This topic describes how permissions can be authorized when MaxCompute interoperates with DataWorks and the limitations of using the permissions of only one service. When you use the security model of MaxCompute to control permissions, project members can perform authorized operations on any interfaces in DataWorks. However, when you use DataWorks to assign roles to users, the permissions of project members on MaxCompute resources are more limited.
- Projects in simple mode: In simple mode, a DataWorks workspace is associated with a MaxCompute project. A number of roles are created in the MaxCompute project. For details about the role permissions, see Member roles and permissions in this topic.
- Projects in standard mode: In standard mode, a DataWorks workspace is associated with a MaxCompute development project and a MaxCompute production project. A number of roles are created in each MaxCompute project. For details about the role permissions, see Member roles and permissions in this topic.
add user xxx;command on the command line interface (CLI).
Member roles and permissions
|MaxCompute role||MaxCompute permission||DataWorks role||DataWorks permission|
|project owner||This role has permissions to operate on all MaxCompute projects.||None||None|
When you create a project, the system creates an admin role for it and grant the following permissions to the role: accessing all objects in the project, managing users or roles, and granting permissions to users or roles.
Unlike a project owner, an admin role cannot grant admin role permissions to users, set security policies for workspaces, or change the authentication models of workspaces. The permissions of an admin role cannot be changed.
The project owner role can assign an admin role to a user so that the user is authorized with security management.
|role_project_admin||This role has all permissions on projects, tables, functions, resources, instances, jobs, and packages.||Administrator||This role is the administrator of a workspace. It can manage the basic properties, data sources, compute engine configurations, and project members in the workspace. It also can assign administrator, development, O&M, deploy, and visitor roles to project members.|
|role_project_dev||This role has permissions to operate on projects, functions, resources, instances, jobs, packages, and tables.||Development||A user with this role can create workflows, script files, resources, and user-defined functions (UDFs), create or delete tables, and create packages. However, this role does not have the permission to publish.|
|role_project_pe||This role has permissions to operate on projects, functions, resources, instances, and jobs. It also has read permissions for packages and also read and describe permissions for tables.||O&M||A user with this role has publish and online O&M permissions, which are granted by the project administrator. This role does not have the permission to develop data.|
|role_project_deploy||This role does not have any permissions by default.||Deploy||This role is similar to the O&M role, except that a user with the deploy role does not have the online O&M permission.|
|role_project_guest||This role does not have any permissions by default.||Visitor||A user with this role can only view data, but cannot edit workflows or code.|
|role_Project_security||This role does not have any permissions by default.||Security Administrator||This role is only used to configure sensitivity rules and audit data risks in Data Security Guard.|
Users and permissions
AccessKey ID has two values: Personal Account and Compute Engine Designated Account.
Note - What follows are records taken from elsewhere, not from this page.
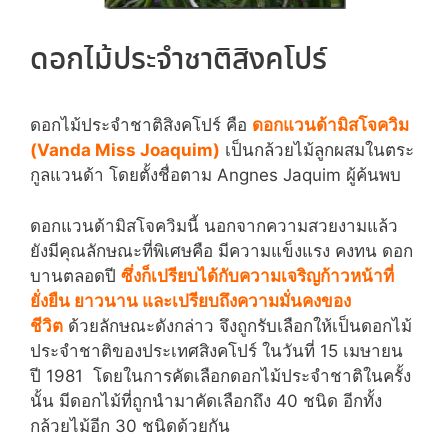
ดอกไม้ประจำชาติสิงคโปร์
ดอกไม้ประจำชาติสิงคโปร์ คือ
ดอกแวนด้ามิสโจควิม
(Vanda Miss Joaquim)
เป็นกล้วยไม้ลูกผสมในตระ
กูลแวนด้า โดยตั้งชื่อตาม Angnes Jaquim ผู้ค้นพบ
ดอกแวนด้ามิสโจควิมนี้ นอกจากความสวยงามแล้ว
ยังมีคุณลักษณะที่พิเศษคือ มีความแข็งแรง คงทน ดอก
บานตลอดปี
ซึ่งก็เปรียบได้กับความเจริญก้าวหน้าที่
ยั่งยืน ยาวนาน และเปรียบถึงความมั่นคงของ
ชีวิต
ด้วยลักษณะดังกล่าว จึงถูกรับเลือกให้เป็นดอกไม้
ประจำชาติของประเทศสิงคโปร์ ในวันที่ 15 เมษายน
ปี 1981 โดยในการคัดเลือกดอกไม้ประจำชาติในครั้ง
นั้น มีดอกไม้ที่ถูกนำมาคัดเลือกถึง 40 ชนิด อีกทั้ง
กล้วยไม้อีก 30 ชนิดด้วยกัน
The following figure shows the interoperation between users and permissions.
In standard mode, a DataWorks workspace is associated with a MaxCompute development project and a MaxCompute production project. Members of other DataWorks workspaces can be granted the permissions of the roles assigned to this MaxCompute development project. However, they cannot be granted the permissions of the roles assigned to this MaxCompute production project. To execute a MaxCompute task, you need to publish it to the production project, and then submit it to MaxCompute as the owner.